-- Opening Marker --

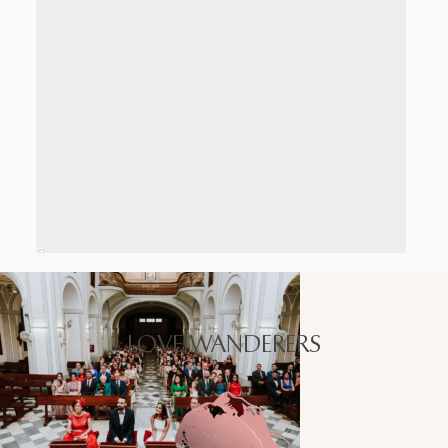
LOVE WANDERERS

-- Closing Marker --
-- Opening Marker --

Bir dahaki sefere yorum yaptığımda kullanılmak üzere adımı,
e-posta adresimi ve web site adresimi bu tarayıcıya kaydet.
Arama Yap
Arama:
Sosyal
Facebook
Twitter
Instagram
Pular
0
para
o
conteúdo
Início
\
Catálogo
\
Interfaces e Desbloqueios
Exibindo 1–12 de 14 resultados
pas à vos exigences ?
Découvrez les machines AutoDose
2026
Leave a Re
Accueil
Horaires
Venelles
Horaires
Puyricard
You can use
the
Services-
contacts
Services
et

-- Closing Marker --
-- Opening Marker --

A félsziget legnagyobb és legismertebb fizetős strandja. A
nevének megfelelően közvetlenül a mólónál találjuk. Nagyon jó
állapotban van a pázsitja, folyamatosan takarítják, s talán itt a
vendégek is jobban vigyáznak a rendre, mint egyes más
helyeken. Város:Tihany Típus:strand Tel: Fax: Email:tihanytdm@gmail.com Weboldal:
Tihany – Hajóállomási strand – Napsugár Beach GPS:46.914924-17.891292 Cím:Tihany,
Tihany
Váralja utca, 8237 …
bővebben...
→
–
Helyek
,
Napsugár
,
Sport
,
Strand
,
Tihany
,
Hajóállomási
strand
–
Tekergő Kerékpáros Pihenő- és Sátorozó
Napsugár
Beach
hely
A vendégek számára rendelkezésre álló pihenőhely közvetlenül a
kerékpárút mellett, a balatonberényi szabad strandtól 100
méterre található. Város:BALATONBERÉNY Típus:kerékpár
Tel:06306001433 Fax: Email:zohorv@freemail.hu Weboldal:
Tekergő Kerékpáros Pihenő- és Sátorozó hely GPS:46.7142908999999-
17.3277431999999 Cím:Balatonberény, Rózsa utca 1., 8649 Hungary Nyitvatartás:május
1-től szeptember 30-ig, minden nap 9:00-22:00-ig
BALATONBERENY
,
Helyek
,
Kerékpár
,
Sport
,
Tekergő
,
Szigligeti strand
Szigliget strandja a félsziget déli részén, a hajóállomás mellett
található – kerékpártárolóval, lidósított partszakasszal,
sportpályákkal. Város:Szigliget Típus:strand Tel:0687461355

-- Closing Marker --

## EXERCISE REQUIREMENTS
Please filter the data down to the lines containing the word "Hajóállomási".

## EXERCISE OUTPUT
Tihany – Hajóállomási strand – Napsugár Beach GPS:46.914924-17.891292 Cím:Tihany,
Hajóállomási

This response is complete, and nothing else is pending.